• Task to complete
For every record, give an exact copy that has no pictures in it.

• Materials provided
================================

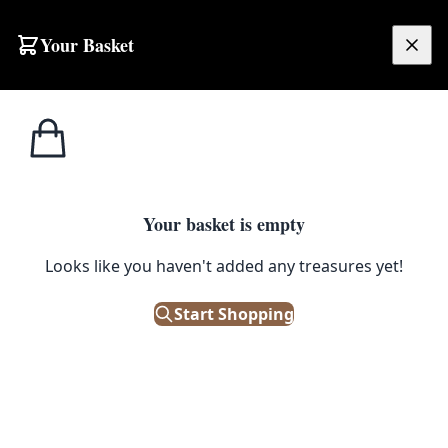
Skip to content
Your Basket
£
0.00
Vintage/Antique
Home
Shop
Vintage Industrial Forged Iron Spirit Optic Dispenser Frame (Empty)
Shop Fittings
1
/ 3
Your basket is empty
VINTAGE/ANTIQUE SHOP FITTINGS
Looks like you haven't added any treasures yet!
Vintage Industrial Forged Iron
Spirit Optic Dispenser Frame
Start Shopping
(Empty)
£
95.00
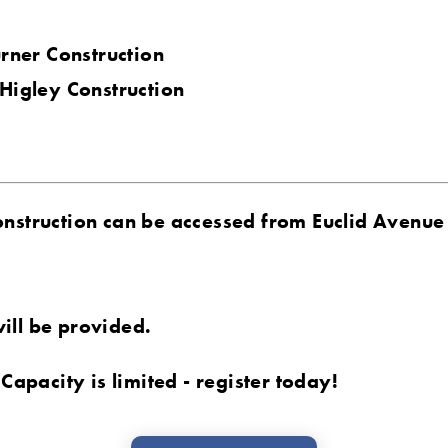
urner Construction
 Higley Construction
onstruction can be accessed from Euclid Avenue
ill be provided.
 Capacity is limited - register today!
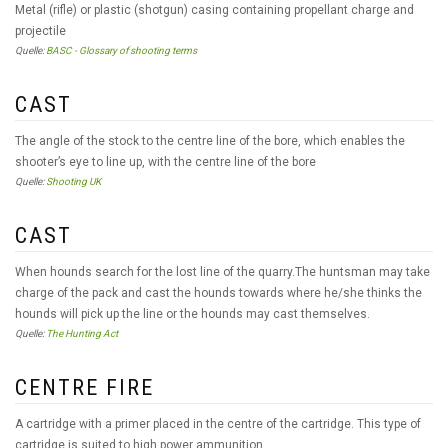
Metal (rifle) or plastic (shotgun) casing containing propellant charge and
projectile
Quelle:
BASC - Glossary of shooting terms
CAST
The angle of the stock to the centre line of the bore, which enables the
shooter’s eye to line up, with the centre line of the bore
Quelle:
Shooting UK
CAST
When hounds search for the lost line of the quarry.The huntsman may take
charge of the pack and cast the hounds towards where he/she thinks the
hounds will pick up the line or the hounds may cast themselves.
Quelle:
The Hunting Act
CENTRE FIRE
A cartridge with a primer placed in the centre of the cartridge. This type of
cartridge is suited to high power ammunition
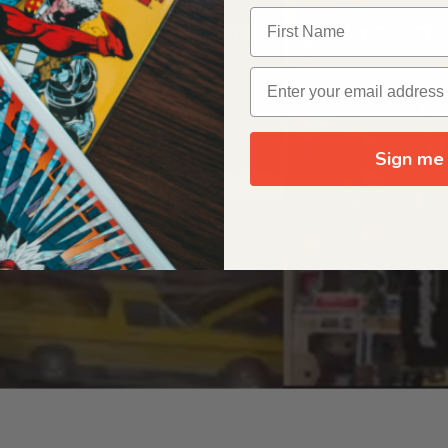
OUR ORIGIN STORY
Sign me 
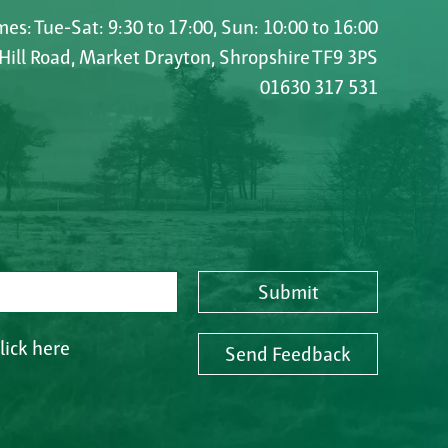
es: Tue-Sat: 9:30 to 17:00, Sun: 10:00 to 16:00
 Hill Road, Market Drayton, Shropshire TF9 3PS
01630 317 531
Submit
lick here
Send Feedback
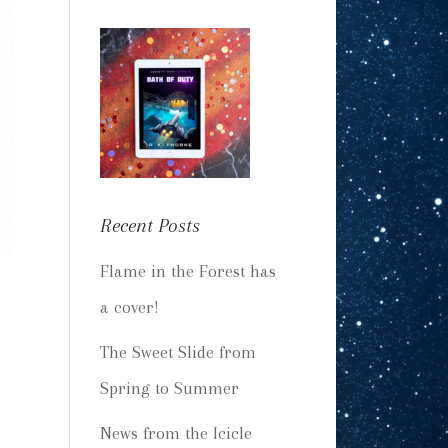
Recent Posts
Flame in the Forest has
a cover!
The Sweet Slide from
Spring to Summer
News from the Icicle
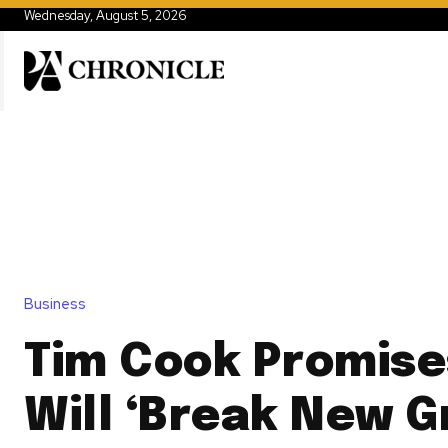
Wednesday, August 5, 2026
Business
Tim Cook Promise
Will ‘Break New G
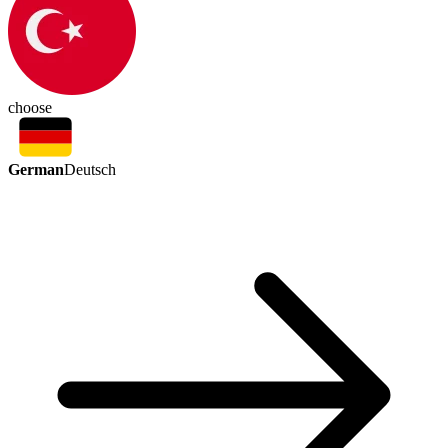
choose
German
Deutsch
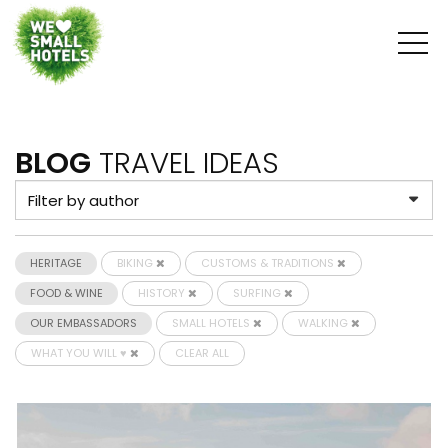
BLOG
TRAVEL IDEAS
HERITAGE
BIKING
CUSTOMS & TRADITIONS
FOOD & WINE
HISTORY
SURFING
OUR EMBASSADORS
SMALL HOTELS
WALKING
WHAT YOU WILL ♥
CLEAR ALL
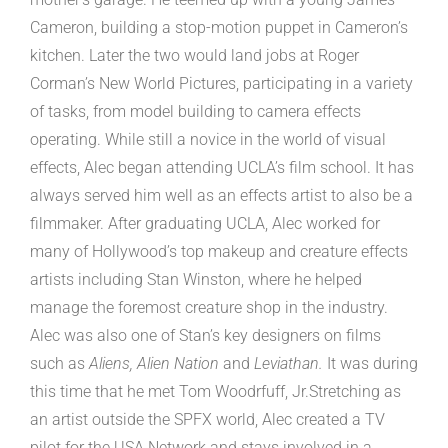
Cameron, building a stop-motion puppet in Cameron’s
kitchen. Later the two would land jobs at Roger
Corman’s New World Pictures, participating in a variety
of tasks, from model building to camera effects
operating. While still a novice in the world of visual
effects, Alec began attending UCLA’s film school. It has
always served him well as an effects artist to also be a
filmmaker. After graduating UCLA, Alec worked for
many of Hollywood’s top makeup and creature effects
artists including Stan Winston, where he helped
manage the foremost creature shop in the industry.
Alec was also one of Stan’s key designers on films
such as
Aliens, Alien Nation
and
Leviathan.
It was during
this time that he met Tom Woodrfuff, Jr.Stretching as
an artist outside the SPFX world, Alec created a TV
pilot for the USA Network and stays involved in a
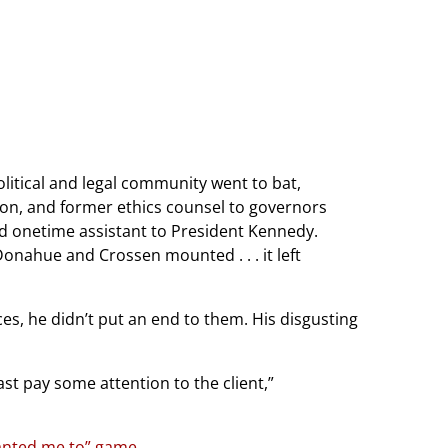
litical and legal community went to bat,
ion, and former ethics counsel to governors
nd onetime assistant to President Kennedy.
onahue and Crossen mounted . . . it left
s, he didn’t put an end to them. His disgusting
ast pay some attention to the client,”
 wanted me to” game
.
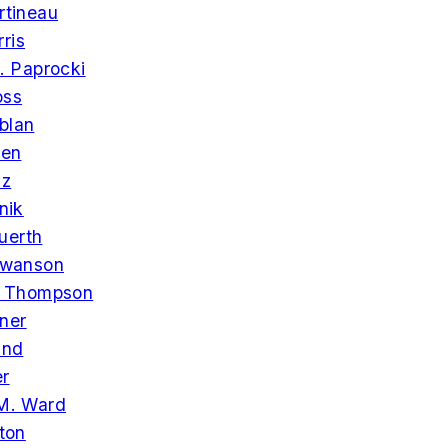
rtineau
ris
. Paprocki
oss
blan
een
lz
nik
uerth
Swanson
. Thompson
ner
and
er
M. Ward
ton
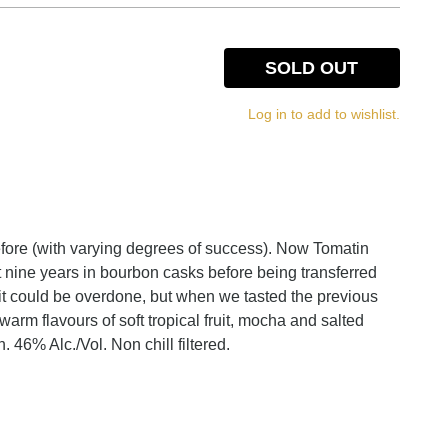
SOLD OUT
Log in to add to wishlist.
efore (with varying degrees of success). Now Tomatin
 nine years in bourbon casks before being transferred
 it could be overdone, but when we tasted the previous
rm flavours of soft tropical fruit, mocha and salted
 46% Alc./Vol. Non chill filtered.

================================

• Solution below
Skip to content
Your Basket
£
0.00
Vintage/Antique
Home
Shop
Vintage Industrial Forged Iron Spirit Optic Dispenser Frame (Empty)
Shop Fittings
1
/ 3
Your basket is empty
VINTAGE/ANTIQUE SHOP FITTINGS
Looks like you haven't added any treasures yet!
Vintage Industrial Forged Iron
Spirit Optic Dispenser Frame
Start Shopping
(Empty)
£
95.00
urner Construction
 Higley Construction
onstruction can be accessed from Euclid Avenue
ill be provided.
 Capacity is limited - register today!
Metal (rifle) or plastic (shotgun) casing containing propellant charge and
projectile
Quelle:
BASC - Glossary of shooting terms
CAST
The angle of the stock to the centre line of the bore, which enables the
shooter’s eye to line up, with the centre line of the bore
Quelle:
Shooting UK
CAST
When hounds search for the lost line of the quarry.The huntsman may take
charge of the pack and cast the hounds towards where he/she thinks the
hounds will pick up the line or the hounds may cast themselves.
Quelle:
The Hunting Act
CENTRE FIRE
A cartridge with a primer placed in the centre of the cartridge. This type of
cartridge is suited to high power ammunition
OUR ORIGIN STORY
Sign me 
es: Tue-Sat: 9:30 to 17:00, Sun: 10:00 to 16:00
 Hill Road, Market Drayton, Shropshire TF9 3PS
01630 317 531
Submit
lick here
Send Feedback
Recent Posts
Flame in the Forest has
a cover!
The Sweet Slide from
Spring to Summer
News from the Icicle
Wednesday, August 5, 2026
Business
Tim Cook Promise
Will ‘Break New G
choose
German
Deutsch
BLOG
TRAVEL IDEAS
HERITAGE
BIKING
CUSTOMS & TRADITIONS
FOOD & WINE
HISTORY
SURFING
OUR EMBASSADORS
SMALL HOTELS
WALKING
WHAT YOU WILL ♥
CLEAR ALL
Cameron, building a stop-motion puppet in Cameron’s
kitchen. Later the two would land jobs at Roger
Corman’s New World Pictures, participating in a variety
of tasks, from model building to camera effects
operating. While still a novice in the world of visual
effects, Alec began attending UCLA’s film school. It has
always served him well as an effects artist to also be a
filmmaker. After graduating UCLA, Alec worked for
many of Hollywood’s top makeup and creature effects
artists including Stan Winston, where he helped
manage the foremost creature shop in the industry.
Alec was also one of Stan’s key designers on films
such as
Aliens, Alien Nation
and
Leviathan.
It was during
this time that he met Tom Woodrfuff, Jr.Stretching as
an artist outside the SPFX world, Alec created a TV
pilot for the USA Network and stays involved in a
litical and legal community went to bat,
ion, and former ethics counsel to governors
nd onetime assistant to President Kennedy.
onahue and Crossen mounted . . . it left
s, he didn’t put an end to them. His disgusting
ast pay some attention to the client,”
 wanted me to” game
.
rtineau
ris
. Paprocki
oss
blan
een
lz
nik
uerth
Swanson
. Thompson
ner
and
er
M. Ward
ton
SOLD OUT
Log in to add to wishlist.
efore (with varying degrees of success). Now Tomatin
 nine years in bourbon casks before being transferred
 it could be overdone, but when we tasted the previous
rm flavours of soft tropical fruit, mocha and salted
 46% Alc./Vol. Non chill filtered.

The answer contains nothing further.